» Records provided
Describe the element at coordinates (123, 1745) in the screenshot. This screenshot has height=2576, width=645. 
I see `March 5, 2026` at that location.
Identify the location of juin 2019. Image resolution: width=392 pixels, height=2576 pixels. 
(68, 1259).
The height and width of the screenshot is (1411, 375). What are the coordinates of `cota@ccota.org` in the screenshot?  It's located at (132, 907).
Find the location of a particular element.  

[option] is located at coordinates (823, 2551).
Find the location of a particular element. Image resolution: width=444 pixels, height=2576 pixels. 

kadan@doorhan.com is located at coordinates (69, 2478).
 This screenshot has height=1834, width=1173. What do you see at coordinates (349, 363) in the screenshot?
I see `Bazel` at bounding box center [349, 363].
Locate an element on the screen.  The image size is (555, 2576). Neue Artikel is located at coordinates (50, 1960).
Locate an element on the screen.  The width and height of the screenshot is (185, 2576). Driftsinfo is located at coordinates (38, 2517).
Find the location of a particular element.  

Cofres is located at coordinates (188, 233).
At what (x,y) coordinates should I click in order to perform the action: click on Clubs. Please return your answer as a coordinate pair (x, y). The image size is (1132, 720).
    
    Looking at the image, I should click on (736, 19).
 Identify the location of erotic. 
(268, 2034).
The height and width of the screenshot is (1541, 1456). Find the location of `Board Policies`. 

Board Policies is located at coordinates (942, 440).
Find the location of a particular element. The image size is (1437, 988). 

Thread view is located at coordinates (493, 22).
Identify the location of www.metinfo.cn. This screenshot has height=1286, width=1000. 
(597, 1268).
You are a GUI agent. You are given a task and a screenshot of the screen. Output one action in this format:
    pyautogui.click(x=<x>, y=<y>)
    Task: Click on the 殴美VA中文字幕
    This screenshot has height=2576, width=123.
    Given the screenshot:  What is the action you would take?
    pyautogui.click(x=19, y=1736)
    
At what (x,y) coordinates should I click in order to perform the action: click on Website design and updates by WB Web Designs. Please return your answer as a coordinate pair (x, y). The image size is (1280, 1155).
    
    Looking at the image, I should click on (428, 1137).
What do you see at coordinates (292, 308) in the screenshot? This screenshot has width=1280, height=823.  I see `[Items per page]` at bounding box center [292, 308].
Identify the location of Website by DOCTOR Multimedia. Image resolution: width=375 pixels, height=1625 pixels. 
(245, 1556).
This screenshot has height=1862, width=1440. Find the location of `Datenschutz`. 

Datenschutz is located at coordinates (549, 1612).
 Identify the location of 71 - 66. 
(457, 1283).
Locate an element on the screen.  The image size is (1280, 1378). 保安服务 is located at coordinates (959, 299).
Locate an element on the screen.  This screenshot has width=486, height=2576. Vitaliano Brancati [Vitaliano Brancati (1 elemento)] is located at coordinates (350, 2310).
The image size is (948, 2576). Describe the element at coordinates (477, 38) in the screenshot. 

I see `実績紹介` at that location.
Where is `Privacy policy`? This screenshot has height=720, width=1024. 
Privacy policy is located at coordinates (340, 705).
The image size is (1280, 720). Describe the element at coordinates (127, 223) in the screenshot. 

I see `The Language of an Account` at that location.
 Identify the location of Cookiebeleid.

» What this task involves
Give the whole listing again, character for character.

» Result for this exercise
Describe the element at coordinates (123, 1745) in the screenshot. This screenshot has height=2576, width=645. 
I see `March 5, 2026` at that location.
Identify the location of juin 2019. Image resolution: width=392 pixels, height=2576 pixels. 
(68, 1259).
The height and width of the screenshot is (1411, 375). What are the coordinates of `cota@ccota.org` in the screenshot?  It's located at (132, 907).
Find the location of a particular element.  

[option] is located at coordinates (823, 2551).
Find the location of a particular element. Image resolution: width=444 pixels, height=2576 pixels. 

kadan@doorhan.com is located at coordinates (69, 2478).
 This screenshot has height=1834, width=1173. What do you see at coordinates (349, 363) in the screenshot?
I see `Bazel` at bounding box center [349, 363].
Locate an element on the screen.  The image size is (555, 2576). Neue Artikel is located at coordinates (50, 1960).
Locate an element on the screen.  The width and height of the screenshot is (185, 2576). Driftsinfo is located at coordinates (38, 2517).
Find the location of a particular element.  

Cofres is located at coordinates (188, 233).
At what (x,y) coordinates should I click in order to perform the action: click on Clubs. Please return your answer as a coordinate pair (x, y). The image size is (1132, 720).
    
    Looking at the image, I should click on (736, 19).
 Identify the location of erotic. 
(268, 2034).
The height and width of the screenshot is (1541, 1456). Find the location of `Board Policies`. 

Board Policies is located at coordinates (942, 440).
Find the location of a particular element. The image size is (1437, 988). 

Thread view is located at coordinates (493, 22).
Identify the location of www.metinfo.cn. This screenshot has height=1286, width=1000. 
(597, 1268).
You are a GUI agent. You are given a task and a screenshot of the screen. Output one action in this format:
    pyautogui.click(x=<x>, y=<y>)
    Task: Click on the 殴美VA中文字幕
    This screenshot has height=2576, width=123.
    Given the screenshot:  What is the action you would take?
    pyautogui.click(x=19, y=1736)
    
At what (x,y) coordinates should I click in order to perform the action: click on Website design and updates by WB Web Designs. Please return your answer as a coordinate pair (x, y). The image size is (1280, 1155).
    
    Looking at the image, I should click on (428, 1137).
What do you see at coordinates (292, 308) in the screenshot? This screenshot has width=1280, height=823.  I see `[Items per page]` at bounding box center [292, 308].
Identify the location of Website by DOCTOR Multimedia. Image resolution: width=375 pixels, height=1625 pixels. 
(245, 1556).
This screenshot has height=1862, width=1440. Find the location of `Datenschutz`. 

Datenschutz is located at coordinates (549, 1612).
 Identify the location of 71 - 66. 
(457, 1283).
Locate an element on the screen.  The image size is (1280, 1378). 保安服务 is located at coordinates (959, 299).
Locate an element on the screen.  This screenshot has width=486, height=2576. Vitaliano Brancati [Vitaliano Brancati (1 elemento)] is located at coordinates (350, 2310).
The image size is (948, 2576). Describe the element at coordinates (477, 38) in the screenshot. 

I see `実績紹介` at that location.
Where is `Privacy policy`? This screenshot has height=720, width=1024. 
Privacy policy is located at coordinates (340, 705).
The image size is (1280, 720). Describe the element at coordinates (127, 223) in the screenshot. 

I see `The Language of an Account` at that location.
 Identify the location of Cookiebeleid.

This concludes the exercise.